• Sonuç bulunamadı

2. BİR DİSİPLİN OLARAK FEMİNİZM

2.1. Feminizm’in Batı Kaynaklı Teorik Kökenleri

2.1.1. İlk Feminist Teorisyenler

Birinci bölümde “cadılık” ele alınmış ve bu durumun kadınlar üzerindeki etkileri incelenmişti. Kadınların “cadı” olarak nitelendirildiği böyle bir dönemde, Venedik kökenli yazar ve filozof Christine de Pizan kadın hakları için mücadele eden ilk kadınlardan biri olmayı başarmıştır (Notz, 2011: 33). Pizan, Orta Çağ’ın en modern kadın şairi ve ilk Fransız hümanisti olarak bilinmektedir (Notz, 2011: 33). Bununla birlikte Pizan, kalemiyle yaşayan ilk Batılı kadın olarak tasvir edilmektedir (Walters, 2005: 33). Babası sayesinde iyi bir eğitim alan Pizan, kocasının ölümünün ardından 25 yaşındayken yazmaya başlamış ve 1404 yılında Livre de la Cité des Dames (Kadınlar Şehrinin Kitabı) adlı eserini ortaya koymuştur. Pizan, Kadınlar Şehri olarak da bilinen

Livre de la Cité des Dames adlı eserin ismini mecazi anlamda “kadınlar krallığının

mutlu (kadın) vatandaşları” (Notz, 2011: 33-34). için düşünmüştür. Söz konusu kitabında yazar Pizan, kadınlar ve onların davranışları hakkında birçok kötü niyetli aşağılamalar içeren ve eğitimli kişilerce yazılmış olan eserleri eleştirmektedir; kitapta kinayeli sözler sarf eden üç kadın (Akıl, Dürüstlük ve Adalet) kadın düşmanlığının kökenlerini araştırmaktadır. Temelde iletmeye çalıştığı mesaj ise, “bir kişinin ne yüceliği ne de sadeliği cinsiyete göre belirlenmiş olan bedeninde yatar; bunlar, kavranış ve erdemde kusursuzlukta yatar” şeklinde olmuştur (Walters, 2005: 33). Pizan’ın başka bir romanı olan Aşk Tanrısı adlı eseri ise, 1235 yılında yazılmış olan Guillaume de Lorris’in kadın düşmanlığı içeren Gül Romanı’na karşı yazılmış bir kalem kavgası kitabıdır. Bu roman aynı zamanda Fransa’da bilinen ilk edebiyat tartışmasını da başlatmıştır (Notz, 2011: 34). Pizan’ın yazılarındaki temel kaygısı ise, sosyal rollerin yeniden düzenlenmesi değil, kadınların, erkeklerin kibir dolu sözlü ve cinsel saldırılarına karşı kendilerini savunabilmelerini sağlamaktır.
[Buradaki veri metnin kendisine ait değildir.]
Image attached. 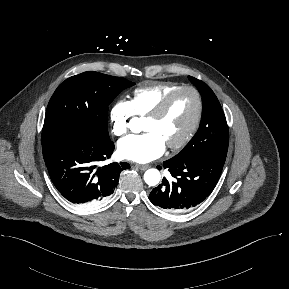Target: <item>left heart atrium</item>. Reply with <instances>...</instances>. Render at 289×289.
I'll return each instance as SVG.
<instances>
[{
  "mask_svg": "<svg viewBox=\"0 0 289 289\" xmlns=\"http://www.w3.org/2000/svg\"><path fill=\"white\" fill-rule=\"evenodd\" d=\"M165 143L154 132L129 135L118 143V152L124 159L147 163L159 158L165 151Z\"/></svg>",
  "mask_w": 289,
  "mask_h": 289,
  "instance_id": "obj_1",
  "label": "left heart atrium"
}]
</instances>
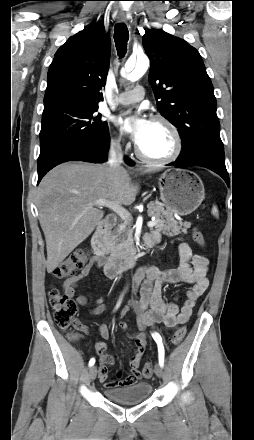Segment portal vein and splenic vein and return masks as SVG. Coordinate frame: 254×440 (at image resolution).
Segmentation results:
<instances>
[{"label":"portal vein and splenic vein","mask_w":254,"mask_h":440,"mask_svg":"<svg viewBox=\"0 0 254 440\" xmlns=\"http://www.w3.org/2000/svg\"><path fill=\"white\" fill-rule=\"evenodd\" d=\"M90 206H104L111 210H113L117 215H119L124 221L128 222L132 219L131 214L123 208L121 205H118L114 202L100 199L90 203ZM157 224V220H152L147 223L148 227H154Z\"/></svg>","instance_id":"obj_1"}]
</instances>
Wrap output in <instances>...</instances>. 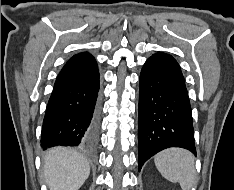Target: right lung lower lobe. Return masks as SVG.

18. yüzyıl boyunca “kadınlara özgü” olarak kabul edilen yumuşak başlılık, dindarlık ve yardımseverlik erdemlerini öğütleyen ve çoğu zaman “bereket” sözcüğü yerine daha kibar bir kullanımı olan “alçakgönüllülük” kelimesinin önemini vurgulayan, doğrudan kadınlara yönelik davranış kitapları yayımlanmıştır. Söz konusu türden

kitapları yazan feminist yazarlardan en büyüğü de Mary Wollstonecraft’tır (Walters, 2005: 48). Feminizm üzerine yazılmış en önemli ilk eser olan A Vindication of the

Rights of Woman (Kadın Haklarının Gerekçelendirilmesi) adlı yapıt da Wollstonecraft’a

aittir (Ataman, 2009: 2). Bu eserinde yazar, kadınların, eğitim, hukuk ve siyaset alanlarında erkeklerle aynı haklara sahip olmaları gerektiğine vurgu yapmaktadır. Bununla birlikte, kadınların da ‘insan’ olmalarından dolayı akla ve mantığa sahip olduklarını savunmaktadır. Ayrıca, kadınlarla erkekler arasındaki fiziksel ayrımı kabul etmekte fakat zekâ olarak her iki cinsin de aynı kapasiteye sahip olduğunu ileri sürmektedir. Daha çok kadınların o dönemde aldığı eğitim üzerinde durmaktadır ve sadece erkeklerin yanına yakışacak güzel nesneler olarak eğitilmelerine karşı çıkmaktadır. Hâlbuki kadınlar erkeklerin kalbinde arkadaş olarak yer kazanabilir ve kendilerine saygı duyulması gereken beceri ve erdemleri katarak insanoğlu diye adlandırılan sınıfa dâhil olmayı başarabilirler. Diğer yandan, yazar, eğitimi olmayan bir kadının aile yönetebilmesi ve çocuk yetiştirmesinin ne kadar doğru olduğunu sorgulamaktadır. Mary Wollstonecraft’ın, Kadın Haklarının Gerekçelendirilmesi adlı eserinde değindiği başka bir konu ise, orta sınıfa mensup kadınların erkeklerle aynı eğitimi almaya daha çok ihtiyacı olduğudur; çünkü en doğal durumda bulunan kadınlar onlardır. Özetle yazarın vurgulamak istediği nokta, kadınların erkeksileşmesidir. Ancak, bu erkeksileşme, erkeklerin kötü alışkanlıklarını edinerek değil; onların aldığı eğitimin aynısını alarak gerçekleşmelidir (Wollstonecraft, 2007: 9-15).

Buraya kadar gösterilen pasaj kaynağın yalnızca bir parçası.